I patiently waited on her mood. That she would open her heart to me further I knew, but I did not wish to disturb her with either word or movement.
"I might as well begin at the beginning." There was a note in her voice that all at once made me see the long years of suffering which had been hers. "Only the beginning is so commonplace that it lacks interest. It is the record of a very mediocre stenographer with aspirations."
That she was speaking of herself her tone told me, but I was genuinely surprised. Mrs. Underwood was the last woman in the world one would picture as holding down a stenographer's position.
"I can't remember when I didn't have in the back of my brain the idea of learning to draw," she went on, "but it took years and years of uphill work and saving to get a chance. I was an orphan, with nobody to care whether I lived or died, and nothing but my own efforts to depend on. But I stuck to it, working in the daytime and studying evenings and holidays till at last I began to get a foothold, and then when I had enough to put by to risk it I went to Paris."
Her voice was as matter of fact as if she were describing a visit to the family butcher shop. But I visualized the busy, plucky years with their reward of Paris as if I had been a spectator of them.
"Of course, by the time I got there I was almost old enough to be the mother, or, at least, the elder sister of most of the boys and girls I met, and I had learned life and experience in a good, hard school. Some of the youngsters got the habit of coming to me with all their troubles, fancied or real. I made some stanch friends in those days, but never a stancher, truer one than Dicky Graham.
"Tell me, dear girl, when you were teaching those history classes, did any of your boy pupils fall in love with you?"
I answered her with an embarrassed little laugh. Her question called up memories of shy glances, gifts of flowers and fruit, boyish confidences--all the things which fall to the lot of any teacher of boys.
"Well, then, you will understand me when I tell you that in the studio days in Paris Dicky imagined himself quite in love with me."
There was something in her tone and manner which took all the sting out of her words for me. All the jealousy and real concern which I had spent on this old attachment of my husband for Mrs. Underwood vanished as I listened to her. She might have been Dicky's mother, speaking of his early and injudicious fondness for green apples.

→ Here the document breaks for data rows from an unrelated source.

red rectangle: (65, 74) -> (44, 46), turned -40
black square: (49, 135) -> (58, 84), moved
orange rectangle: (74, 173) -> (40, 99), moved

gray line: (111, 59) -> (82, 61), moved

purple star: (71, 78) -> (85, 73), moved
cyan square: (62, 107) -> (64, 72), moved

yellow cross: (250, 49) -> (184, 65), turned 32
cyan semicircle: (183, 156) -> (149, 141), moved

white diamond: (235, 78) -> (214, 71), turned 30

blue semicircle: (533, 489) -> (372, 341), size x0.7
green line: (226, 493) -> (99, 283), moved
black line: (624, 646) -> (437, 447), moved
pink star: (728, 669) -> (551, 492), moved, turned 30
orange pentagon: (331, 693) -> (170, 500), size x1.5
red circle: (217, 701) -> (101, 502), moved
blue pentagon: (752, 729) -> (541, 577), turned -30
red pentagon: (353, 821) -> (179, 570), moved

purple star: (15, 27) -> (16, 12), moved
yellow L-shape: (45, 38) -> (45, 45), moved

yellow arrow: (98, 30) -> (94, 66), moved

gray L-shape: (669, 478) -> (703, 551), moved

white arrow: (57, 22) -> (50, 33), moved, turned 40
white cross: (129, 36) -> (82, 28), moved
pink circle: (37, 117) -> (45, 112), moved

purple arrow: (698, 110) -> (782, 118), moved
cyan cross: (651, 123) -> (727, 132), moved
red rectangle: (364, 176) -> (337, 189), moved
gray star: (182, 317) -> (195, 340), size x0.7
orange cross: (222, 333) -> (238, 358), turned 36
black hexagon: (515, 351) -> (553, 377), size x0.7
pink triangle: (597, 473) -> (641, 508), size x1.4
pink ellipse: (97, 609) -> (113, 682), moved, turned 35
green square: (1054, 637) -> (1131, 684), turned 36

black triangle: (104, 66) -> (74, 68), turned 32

"I shall always be proud of the way I managed Dicky that time." Her voice still held the amused maternal note. "It's so easy for an older woman to spoil a boy's life in a case like that if she's despicable enough to do it. But, you see, I was genuinely fond of Dicky, and yet not the least bit in love with him, and I was able, without his guessing it, to keep the management of the affair in my own hands. So when he woke up, as boys always do, to the absurdity of the idea, there was nothing in his recollections of me to spoil our friendship.
"Then there came the early days of my struggle to get a foothold in New York in my line. There were thousands of others like me. Six or seven of the strugglers had been my friends in Paris. We formed a sort of circle, "for offence and defence," Dicky called it; settled down near each other, and for months we worked and played and starved together. When one of us sold anything we all feasted while it lasted. I tell you, my dear, those were strenuous times but they had a zest of their own."
I saw more of the picture she was revealing than she thought I did. I could guess that the one who most often sold anything was the woman who was so calmly telling me the story of those early hardships. I knew that the dominant member of that little group of stragglers, the one who heartened them all, the one who would unhesitatingly go hungry herself if she thought a comrade needed it, was Lillian Underwood.
"And then I spoiled my life. I married."